Idéologiquement, cette politique est l’expression d’une volonté de remodeler la société, un désir de pureté «hitlérienne », une intolérance envers l’opposition que l’on considère, si l’on entend les différents discours de Kigali, comme « déviation ». D’où l’intensification de la répression, de l’oppression et des violences qui, dans la logique du « continuum de la guerre » pousse à des « solutions définitives ou finales ». Ce que je crains pour mon Rwanda natal si rien n’est fait pour que les choses changent.

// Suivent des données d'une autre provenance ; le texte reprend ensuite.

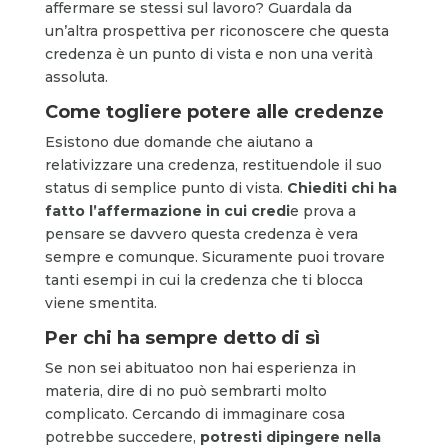
affermare se stessi sul lavoro? Guardala da
un’altra prospettiva per riconoscere che questa
credenza è un punto di vista e non una verità
assoluta.
Come togliere potere alle credenze
Esistono due domande che aiutano a
relativizzare una credenza, restituendole il suo
status di semplice punto di vista.
Chiediti chi ha
fatto l’affermazione in cui credi
e prova a
pensare se davvero questa credenza è vera
sempre e comunque. Sicuramente puoi trovare
tanti esempi in cui la credenza che ti blocca
viene smentita.
Per chi ha sempre detto di sì
Se non sei abituatoo non hai esperienza in
materia, dire di no può sembrarti molto
complicato. Cercando di immaginare cosa
potrebbe succedere,
potresti dipingere nella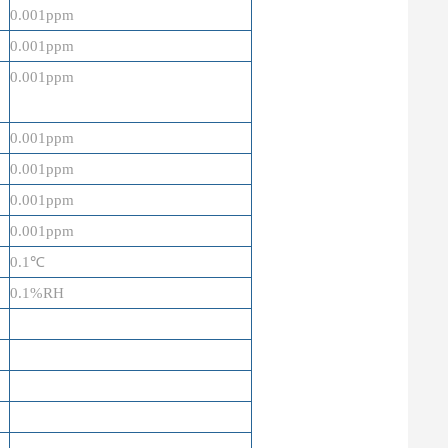
0.001ppm
0.001ppm
0.001ppm
0.001ppm
0.001ppm
0.001ppm
0.001ppm
0.1℃
0.1%RH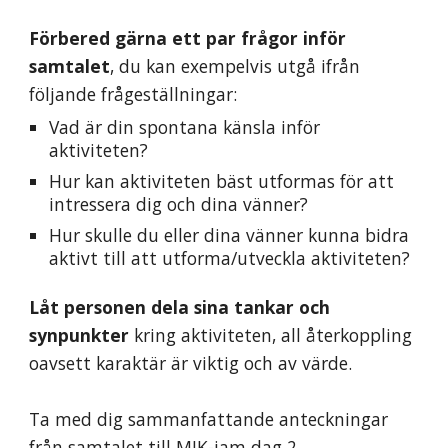
Förbered gärna ett par frågor inför 
samtalet
, du kan exempelvis utgå ifrån 
följande frågeställningar:
Vad är din spontana känsla inför 
aktiviteten?
Hur kan aktiviteten bäst utformas för att 
intressera dig och dina vänner?
Hur skulle du eller dina vänner kunna bidra 
aktivt till att utforma/utveckla aktiviteten?
Låt personen dela sina tankar och 
synpunkter
 kring aktiviteten, all återkoppling 
oavsett karaktär är viktig och av värde.
Ta med dig sammanfattande anteckningar 
från samtalet till MIK-jam dag 2.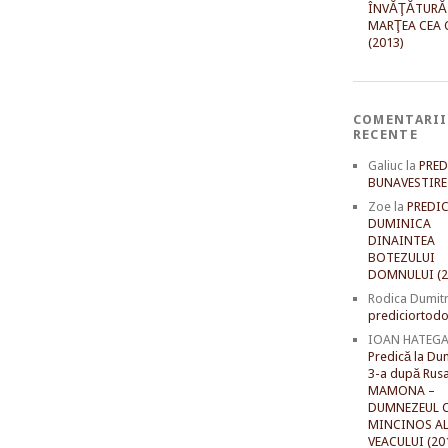
ÎNVĂŢĂTURĂ
MARŢEA CEA 
(2013)
COMENTARII
RECENTE
Galiuc
la
PRED
BUNAVESTIRE 
Zoe
la
PREDIC
DUMINICA
DINAINTEA
BOTEZULUI
DOMNULUI (2
Rodica Dumit
prediciortodo
IOAN HATEG
Predică la Du
3-a după Rusal
MAMONA –
DUMNEZEUL C
MINCINOS A
VEACULUI (20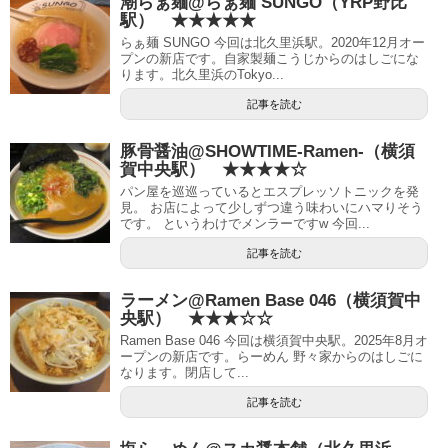
潮らぁ麺@らぁ麺 SUNGO（YRP野比
駅） ★★★★★
らぁ麺 SUNGO 今回は北久里浜駅。2020年12月オー
プンの新店です。自家製麺こうじからのはしごにな
ります。北久里浜のTokyo...
記事を読む
豚骨醤油@SHOWTIME-Ramen-（横須
賀中央駅） ★★★★☆
パン屋を巡巡っているとエスプレッソトニックを発
見。 お店によって少しずつ違う味わいにハマりそう
です。 というわけでメンラーですw 今回...
記事を読む
ラーメン@Ramen Base 046（横須賀中
央駅） ★★★☆☆
Ramen Base 046 今回は横須賀中央駅。2025年8月オ
ープンの新店です。らーめん 野々家からのはしごに
なります。閉店して...
記事を読む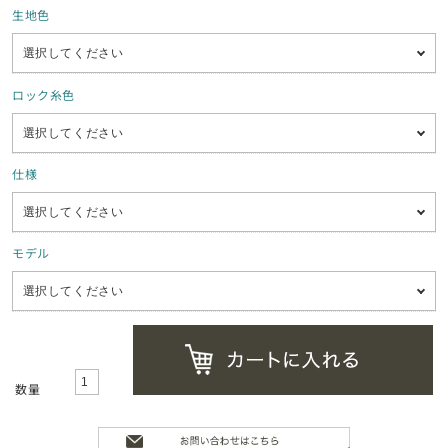
生地色
ロック糸色
仕様
モデル
数量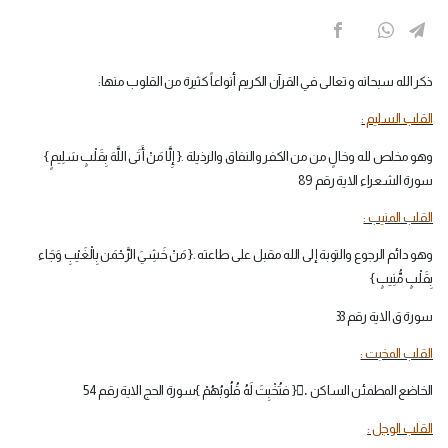
ذكر الله سبحانه و تعالى في القرآن الكريم أنواعاً كثيرة من القلوب منها:
القلب السليم :
وهو مخلص لله وخالٍ من من الكفر والنفاق والرذيلة .{ إِلَّا مَنْ أَتَى اللَّهَ بِقَلْبٍ سَلِيمٍ }
سورة الشعراء الاية رقم 89
القلب المنيب :
وهو دائم الرجوع والتوبة إلى الله مقبل على طاعته .{ مَنْ خَشِيَ الرَّحْمَن بِالْغَيْبِ وَجَاء
بِقَلْبٍ مُّنِيبٍ }
سورة ق الاية رقم 33
القلب المخبت :
الخاضع المطمئن الساكن .َ{ فتُخْبِتَ لَهُ قُلُوبُهُمْ }سورة الحج الاية رقم 54
القلب الوجل :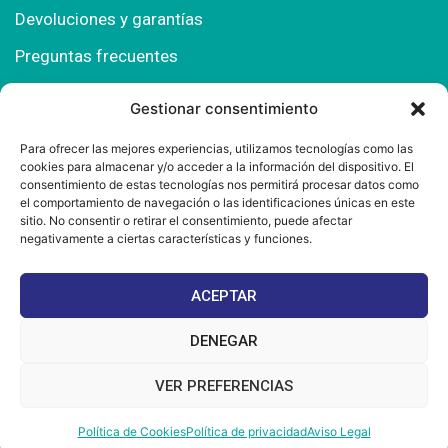
Devoluciones y garantías
Preguntas frecuentes
Gestionar consentimiento
Contacto
Para ofrecer las mejores experiencias, utilizamos tecnologías como las
cookies para almacenar y/o acceder a la información del dispositivo. El
Polígono Comercial Urbisur (Cita previa) 11130
consentimiento de estas tecnologías nos permitirá procesar datos como
Chiclana de la Fra. (Cádiz)
el comportamiento de navegación o las identificaciones únicas en este
sitio. No consentir o retirar el consentimiento, puede afectar
667 457 908
negativamente a ciertas características y funciones.
info@mantonesdelsur.com
ACEPTAR
mantonesdelsur@gmail.com
DENEGAR
VER PREFERENCIAS
© 2025 Diseñado por
La Tostá Marketing
Política de Cookies
Política de privacidad
Aviso Legal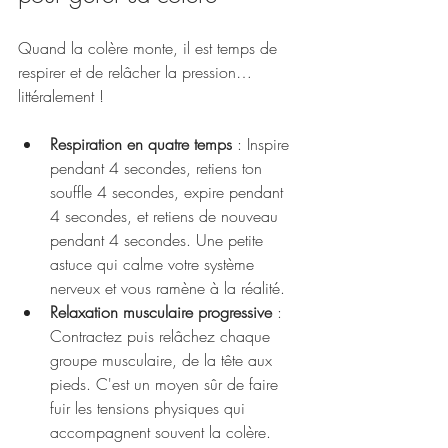
Quand la colère monte, il est temps de 
respirer et de relâcher la pression… 
littéralement !
Respiration en quatre temps
 : Inspire 
pendant 4 secondes, retiens ton 
souffle 4 secondes, expire pendant 
4 secondes, et retiens de nouveau 
pendant 4 secondes. Une petite 
astuce qui calme votre système 
nerveux et vous ramène à la réalité.
Relaxation musculaire progressive
 : 
Contractez puis relâchez chaque 
groupe musculaire, de la tête aux 
pieds. C'est un moyen sûr de faire 
fuir les tensions physiques qui 
accompagnent souvent la colère.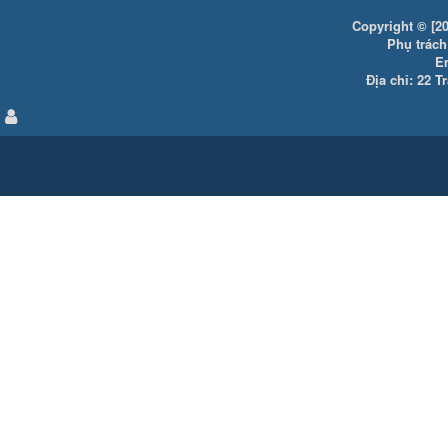
Copyright © [20
Phụ trách:
E
Địa chỉ: 22 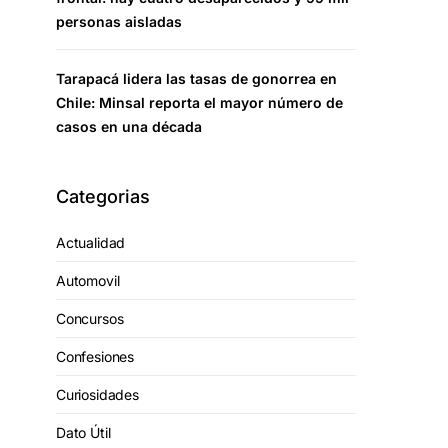
personas aisladas
Tarapacá lidera las tasas de gonorrea en
Chile: Minsal reporta el mayor número de
casos en una década
Categorias
Actualidad
Automovil
Concursos
Confesiones
Curiosidades
Dato Útil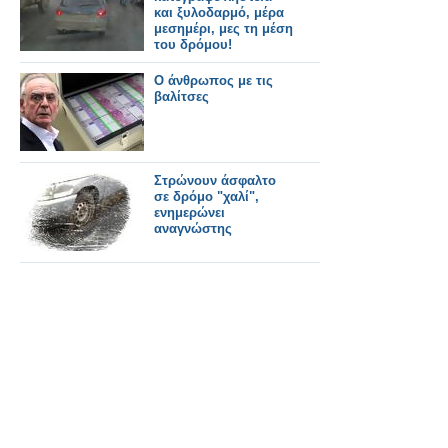
και ξυλοδαρμό, μέρα
μεσημέρι, μες τη μέση
του δρόμου!
Ο άνθρωπος με τις
βαλίτσες
Στρώνουν άσφαλτο
σε δρόμο "χαλί",
ενημερώνει
αναγνώστης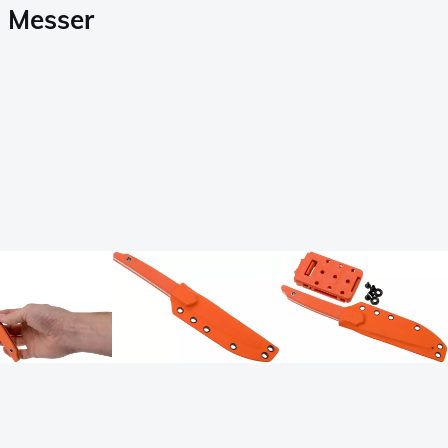
s Messer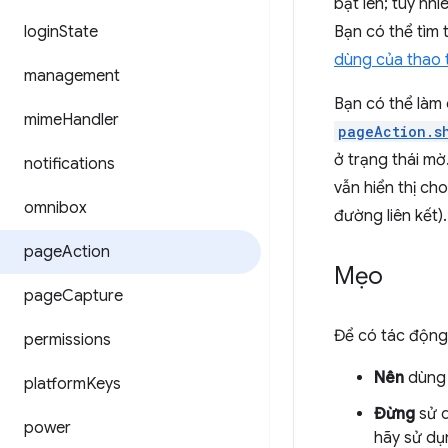
bật lên; tuy nh
login
State
Bạn có thể tìm 
dùng của thao t
management
Bạn có thể làm
mime
Handler
pageAction.s
ở trạng thái mờ
notifications
vẫn hiển thị ch
omnibox
đường liên kết).
page
Action
Mẹo
page
Capture
Để có tác động 
permissions
Nên
dùng 
platform
Keys
Đừng
sử d
power
hãy sử d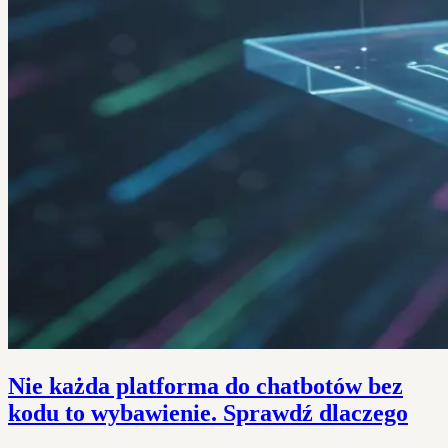
Nie każda platforma do chatbotów bez
kodu to wybawienie. Sprawdź dlaczego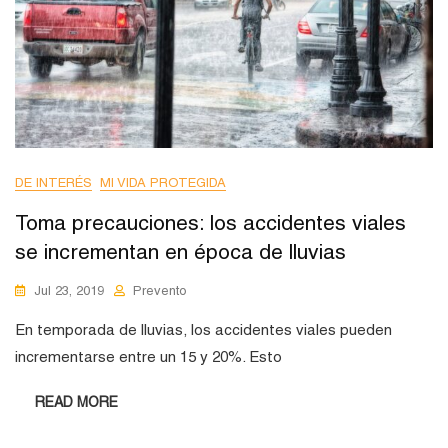
DE INTERÉS
MI VIDA PROTEGIDA
Toma precauciones: los accidentes viales
se incrementan en época de lluvias
Jul 23, 2019
Prevento
En temporada de lluvias, los accidentes viales pueden
incrementarse entre un 15 y 20%. Esto
READ MORE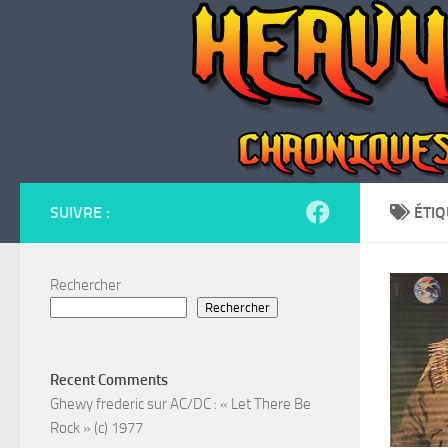
Skip to content
SUIVRE :
ÉTIQ
Rechercher
Rechercher
Recent Comments
Ghewy frederic
sur
AC/DC : « Let There Be
Rock » (c) 1977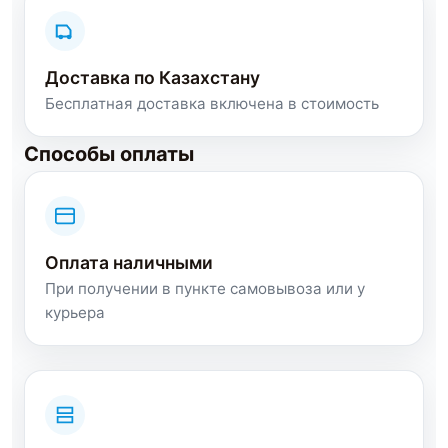
Доставка по Казахстану
Бесплатная доставка включена в стоимость
Способы оплаты
Оплата наличными
При получении в пункте самовывоза или у
курьера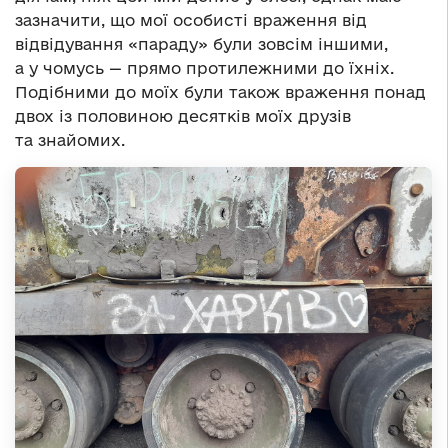
зазначити, що мої особисті враження від
відвідування «параду» були зовсім іншими,
а у чомусь — прямо протилежними до їхніх.
Подібними до моїх були також враження понад
двох із половиною десятків моїх друзів
та знайомих.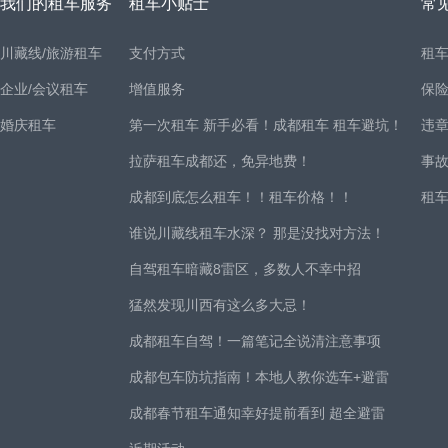
我们的租车服务
租车小贴士
常
川藏线/旅游租车
支付方式
租
企业/会议租车
增值服务
保
婚庆租车
第一次租车 新手必看！成都租车 租车避坑！
违
拉萨租车成都还，免异地费！
事
成都到底怎么租车！！租车价格！！
租
谁说川藏线租车水深？ 那是没找对方法！
自驾租车暗藏8雷区，多数人不幸中招
猛然发现川西有这么多大忌！
成都租车自驾！一篇笔记全说清注意事项
成都包车防坑指南！本地人教你选车+避雷
成都春节租车通知幸好提前看到 超全避雷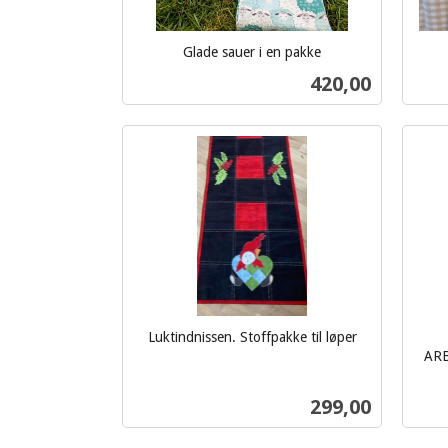
Glade sauer i en pakke
inkl.
inkl.
Pris
420,00
mva.
mva.
Kjøp
Luktindnissen. Stoffpakke til løper
inkl.
ARB
mva.
inkl.
Pris
299,00
mva.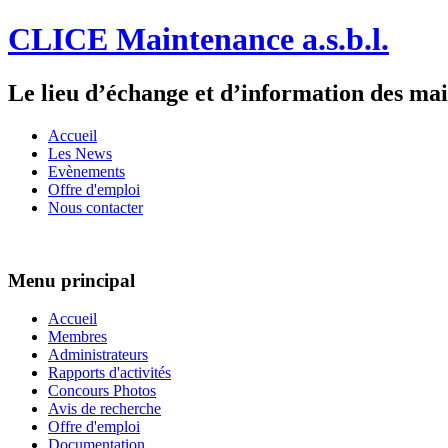
CLICE Maintenance a.s.b.l.
Le lieu d’échange et d’information des ma
Accueil
Les News
Evènements
Offre d'emploi
Nous contacter
Menu principal
Accueil
Membres
Administrateurs
Rapports d'activités
Concours Photos
Avis de recherche
Offre d'emploi
Documentation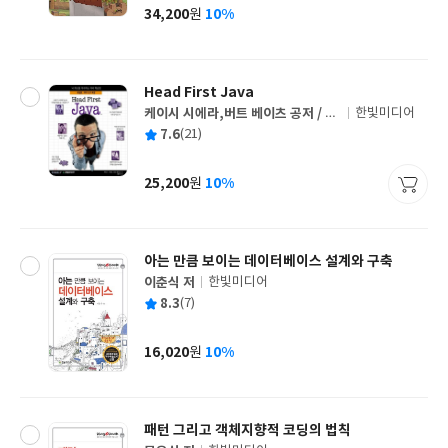
사
34,200
10%
원
가
격
Head First Java
케이시 시에라,버트 베이츠 공저 / 서
한빛미디어
글
환수 역
평
7.6
(21)
쓴
출
균
이
판
사
25,200
10%
원
가
격
아는 만큼 보이는 데이터베이스 설계와 구축
이춘식 저
한빛미디어
글
평
8.3
(7)
쓴
출
균
이
판
사
16,020
10%
원
가
격
패턴 그리고 객체지향적 코딩의 법칙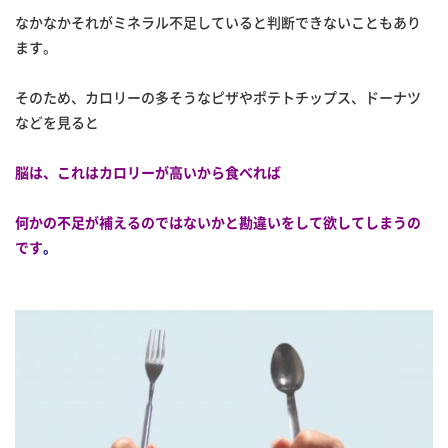
なかなかそれがミネラル不足していると判断できないこともあり
ます。
そのため、カロリーの多そうなピザやポテトチップス、ドーナツ
などを見ると
脳は、これはカロリーが高いから食べれば
何かの不足が補えるのではないかと勘違いをして
欲してしまうの
です
。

Cette politique se décline autour des points suivants :

1. dans le Rwanda précolonial, monarchique et colonial:

  • par l’extermination des familles puissantes en rivalité avec la maison  régnante
  • par le coup d’Etat de Rucunshu ou la « revanche de Bega » sur les Abanyiginya
  • par la campagne d’intimidation et d’assassinat des « unaristes » contre les leaders Hutu

2. dans le Rwanda postcolonial :

  • les pogroms anti-tutsi (Muyaga) de 1959 – 1961, 1963 – 1967, 1972 – 1973 ;
  • l’emprisonnement , la mise à mort des notables de la première république ;
  • les forfaits et expéditions punitives du FPR-Inkotanyi sur les Hutu pendant son avancée triomphale sur Kigali (1990 – 1994)  et après sa prise de pouvoir.
  • la chasse aux « ibyitso » (les complices du FPR-Inkotanyi) par le gouvernement Habyarimana en octobre 1990 ;
  • l’attentat du 6 avril 1994 contre l’avion présidentiel ;
  • Génocide commis contre les Tutsi et massacres des Hutu en 1994 ;
  • Assassinats ciblés, enlèvements, disparitions forcées et emprisonnements des opposants politiques, journalistes et autres leaders d’opinion par le régime FPR

Au demeurant, le génocide contre les Tutsi et les massacres des Hutus que nous commémorons pour la 20èmefois ne sont pas situation inédite. C’est en revanche l’aboutissement des politiques « éliminationnistes » pratiquées depuis des années et toujours en vigueur actuellement. Cette politique se décline sous trois aspects : dans la violence elle-même, c’est-à-dire ses éléments structurants, ses méthodes et moyens ; dans les facteurs et les fonctions de la violence ; et dans les effets de la violence.

Mais la question fondamentale concerne l’influence des facteurs identitaires dans l’élaboration de la politique éliminationniste, la détermination de la menace et des réponses appropriées. D’où l’importance d’examiner le rôle des idées, des croyances avec comme postulat que les identités au Rwanda seraient des constructions psycho-sociopolitiques, issues d’un processus historique complexe. Et comme toute construction, ces identités sont sans cesse modelées et remodelées par des discours politico-idéologiques qui génèrent une compréhension partagée, assignant chaque rwandais une appartenance à la fois définie et ambiguë.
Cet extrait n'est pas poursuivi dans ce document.